First, query for all blog posts, pulling the props you'll want:

  // Query for all blog posts
const socialCardQuery = await graphql(`
{
  allMarkdownRemark {
    nodes {
      excerpt
      fields {
        slug
        date(formatString: "MMM DD")
      }
      frontmatter {
        title
      }
    }
  }
}
`).then((res) => res.data);

Then create a Social Card page for each post, passing in the relevant props:

const pageContexts = socialCardQuery.allMarkdownRemark.nodes.map((node) => {
  return {
    slug: node.fields.slug,
    pageContext: {
      title: node.frontmatter.title,
      excerpt: node.excerpt,
      date: node.fields.date,
    },
  };
});

const socialCard = path.resolve('src/components/social-card.js');
pageContexts.forEach((page) => {
createPage({
    component: socialCard,
    path: `${page.slug}/social-card`,
    context: {
    ...page.pageContext,
    },
});
});

Once these are getting generated, you can just add /social-card to the end of any permalink to see what's getting generated, and iterate until you're happy.

OpenGraph Screenshots via 11ty API

Ultimately OpenGraph expects an image, and we currently have a website. Fortunately for us, the Eleventy project supports a service that will generate screenshots of pages via URLs, with presets for OpenGraph dimensions.

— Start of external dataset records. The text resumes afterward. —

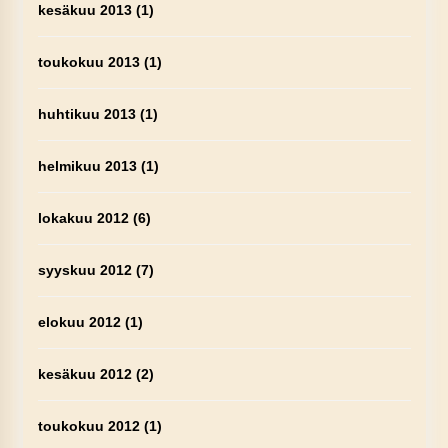
kesäkuu 2013
(1)
toukokuu 2013
(1)
huhtikuu 2013
(1)
helmikuu 2013
(1)
lokakuu 2012
(6)
syyskuu 2012
(7)
elokuu 2012
(1)
kesäkuu 2012
(2)
toukokuu 2012
(1)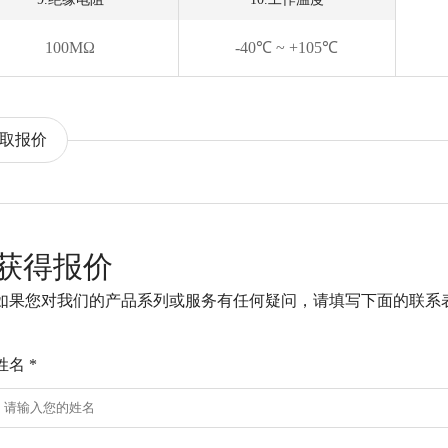
100MΩ
-40℃ ~ +105℃
取报价
获得报价
如果您对我们的产品系列或服务有任何疑问，请填写下面的联系
姓名 *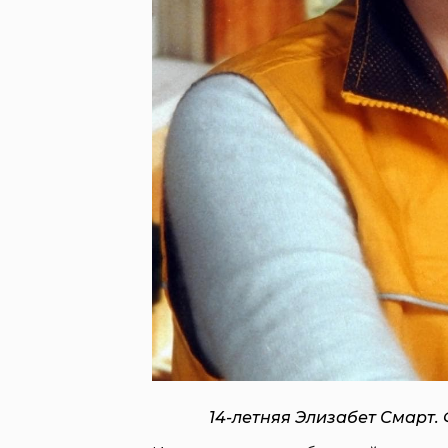
14-летняя Элизабет Смарт.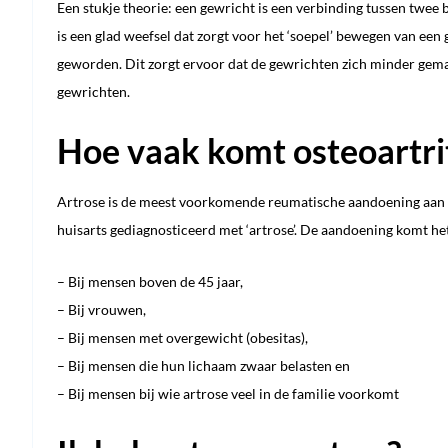
Een stukje theorie: een gewricht is een verbinding tussen twee 
is een glad weefsel dat zorgt voor het ‘soepel’ bewegen van een 
geworden. Dit zorgt ervoor dat de gewrichten zich minder gemakk
gewrichten.
Hoe vaak komt osteoartrit
Artrose is de meest voorkomende reumatische aandoening aan 
huisarts gediagnosticeerd met ‘artrose’. De aandoening komt het
– Bij mensen boven de 45 jaar,
– Bij vrouwen,
– Bij mensen met overgewicht (obesitas),
– Bij mensen die hun lichaam zwaar belasten en
– Bij mensen bij wie artrose veel in de familie voorkomt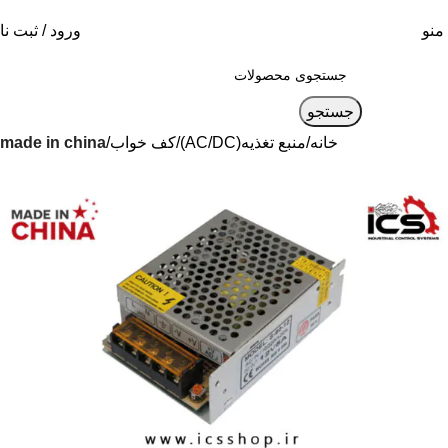
منو
ورود / ثبت نا
جستجو
خانه
منبع تغذیه(AC/DC)
کف خواب
made in china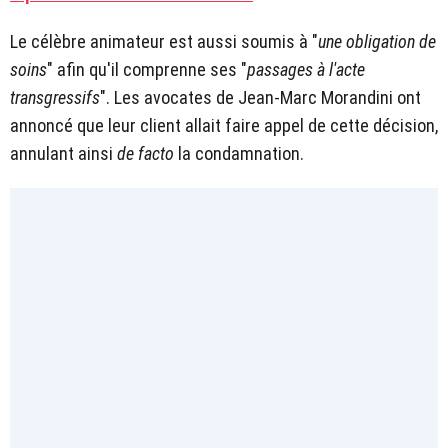
Le célèbre animateur est aussi soumis à "
une obligation de
soins
" afin qu'il comprenne ses "
passages à l'acte
transgressifs
". Les avocates de Jean-Marc Morandini ont
annoncé que leur client allait faire appel de cette décision,
annulant ainsi
de facto
la condamnation.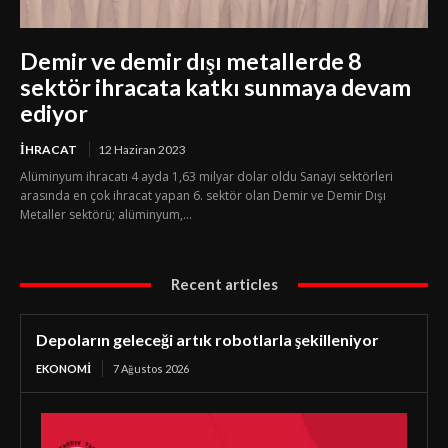
Demir ve demir dışı metallerde 8
sektör ihracata katkı sunmaya devam
ediyor
İHRACAT
12 Haziran 2023
Alüminyum ihracatı 4 ayda 1,63 milyar dolar oldu Sanayi sektörleri
arasında en çok ihracat yapan 6. sektör olan Demir ve Demir Dışı
Metaller sektörü; alüminyum,...
Recent articles
Depoların geleceği artık robotlarla şekilleniyor
EKONOMI
7 Ağustos 2026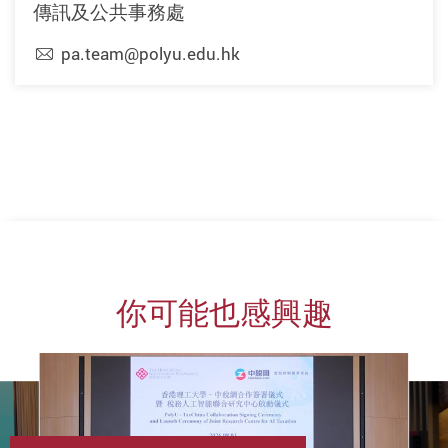
傳訊及公共事務處
pa.team@polyu.edu.hk
上一頁
下一頁
你可能也感興趣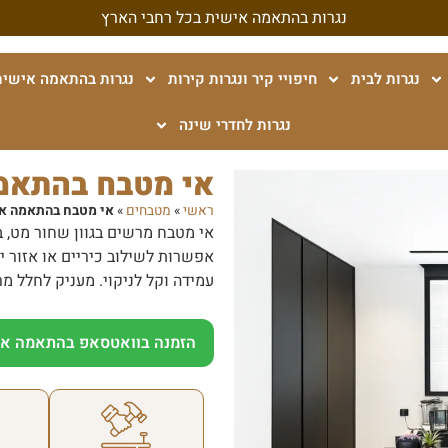
נגרות בהתאמה אישית בכל רחבי הארץ
נגרות לבית
חיפויי קיר ונגרות קירות
נגרות בהתאמה אישית
נגרות לחדרי שינה
אי מטבח בהתאמה
ראשי
»
מטבחים
»
אי מטבח בהתאמה אי
אי מטבח מרשים בגוון שחור מט, ב
אפשרות לשילוב כיריים או אזור יש
עמידה וקל לניקוי. מעניק לחלל מר
הזמנה בוואטסאפ בהתאמה אי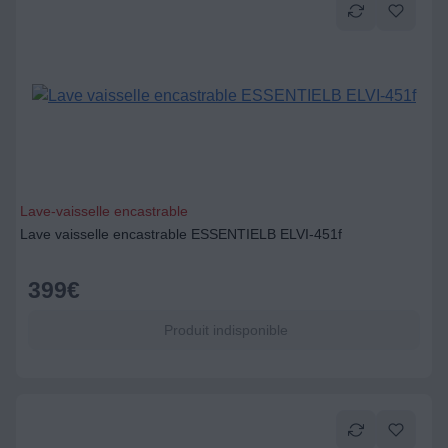
Lave-vaisselle encastrable
Lave vaisselle encastrable ESSENTIELB ELVI-451f
399
€
Produit indisponible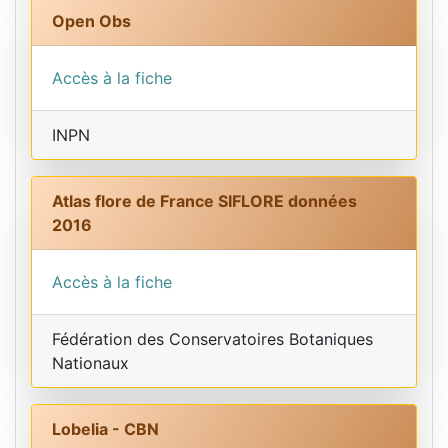
Open Obs
Accès à la fiche
INPN
Atlas flore de France SIFLORE données
2016
Accès à la fiche
Fédération des Conservatoires Botaniques
Nationaux
Lobelia - CBN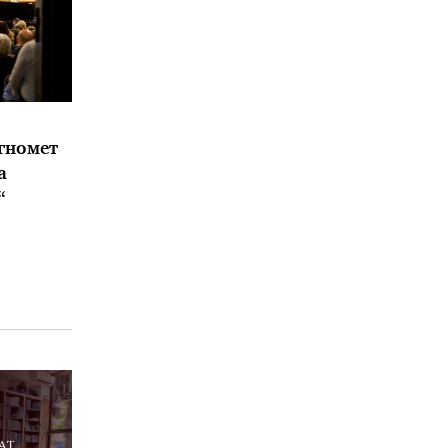
гномет
а
“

In your blog posts, you'll want to define the og:image meta tag based on these properties. Here I'm using React Helmet, but you could also do it with the Gatsby Head API.

// Helper methods to configure the Eleventy Screenshot Service
const socialCardUrl = (url) => `${url}/social-card/`;
const screenshotUrl = (uri) => {
  const encoded = encodeURIComponent(socialCardUrl(uri));
  
  // https://github.com/11ty/api-screenshot/#manual-cache-busting
  const cacheBust = new Date().getTime();
  return `https://v1.screenshot.11ty.dev/${encoded}/opengraph/_${cacheBust}`;
};

// Then in your blog post's component, set the value:
<Helmet
  meta={[
    {
    property: 'og:image',
    content: screenshotUrl(url),
    },
    // etc
  ]}
/>

And with that, you're off to the races! As Zach put it, perhaps folks will start clicking on my posts if I work really hard on the OpenGraph images.